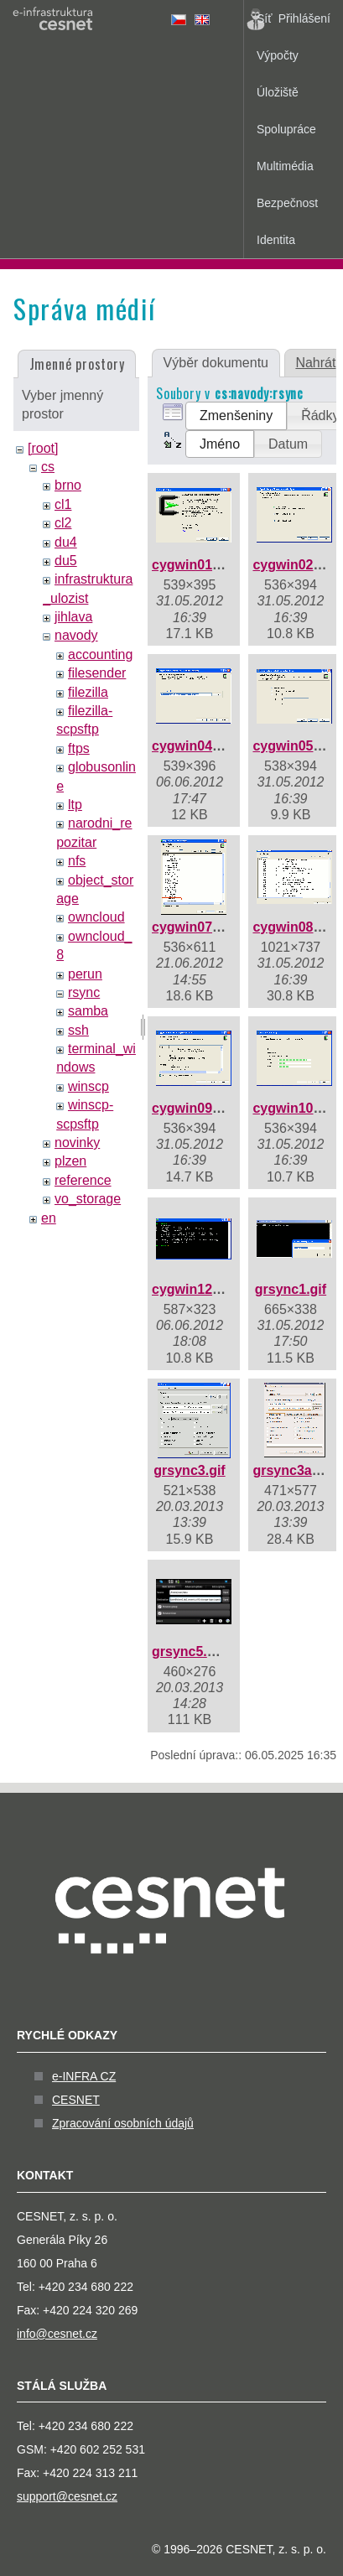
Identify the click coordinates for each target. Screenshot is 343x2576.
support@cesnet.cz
...
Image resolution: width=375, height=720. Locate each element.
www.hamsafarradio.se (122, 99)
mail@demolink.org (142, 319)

-- WHAT YOU NEED TO DO --
Give back precisely the lines above that start at the line containing "Identify the click" and end at the line containing "support@cesnet.cz", inclusive. No other lines belong in the output.

-- SOLUTION TO THIS EXERCISE --
Identify the click coordinates for each target. Screenshot is 343x2576.
support@cesnet.cz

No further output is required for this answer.